Node not able to get its namespace parameters

asked 2017-06-05 09:13:02 -0600

gnurf
20 ●3 ●4 ●6

My code looks like:

rospy.init_node('images_feeder', anonymous=True)
params = rospy.get_param('~')

I'm pretty sure it used to work "before", but now it gives:

KeyError: '~'

The parameters server seems to be running because I can for example successfully:

print rospy.get_param('/rosdistro')

(which is indigo by the way). Between "before" and now, I performed several ros (system) packages updates, and maybe changed the way I run things (currently "roscore" in one terminal, "rosrun x y" in another).

Could this be a regression, or is there something more to do, so that the node can "get its namespace" ? Thanks.

answered 2017-06-05 09:41:20 -0600

jarvisschultz

9031 ●58 ●128 ●143 https://www.linkedin.c...

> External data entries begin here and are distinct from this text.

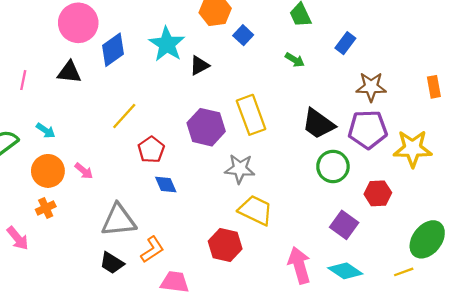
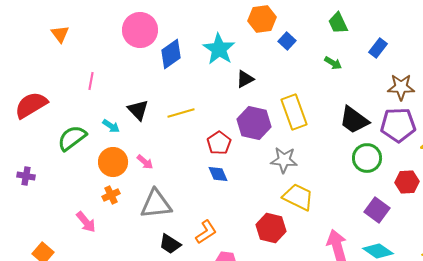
black triangle: (199, 65) -> (245, 79), moved
black triangle: (69, 72) -> (138, 110), moved, turned 40
yellow line: (124, 116) -> (181, 113), turned 32
red pentagon: (151, 150) -> (219, 143), moved
gray triangle: (119, 220) -> (156, 204), moved

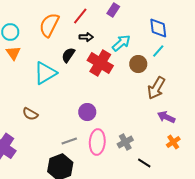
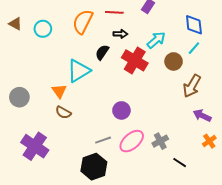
red line: (80, 16) -> (114, 12), turned 54
orange triangle: (13, 53) -> (59, 91), moved
pink ellipse: (97, 142) -> (132, 141), turned 45

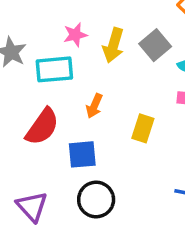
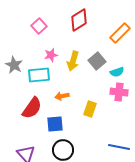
orange arrow: (94, 106) -> (62, 96), turned 56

updated 2017-06-05 09:51:11 -0600

Are you sure that code worked previously? I'm not aware of any recent changes to rospy that would have changed this behavior, but I suppose I could have missed something. Also note that the KeyError being thrown is exactly what should happen if the parameter you are trying to get ("~") doesn't exist and you don't provide a default value (documentation here).

Regardless, there are a variety of functions specifically for getting names from the ROS graph in the rospy.names module. You could instead be using rospy.get_namespace() or perhaps rospy.get_name() (depending on what you are trying to do). Additionally rospy is slightly different from C++ in that you don't need a "private node handle" to be able to access private parameters. In other words, depending on what you are doing, you might not even need to get the namespace directly. You might be able to use something like rospy.get_param("~private_param1").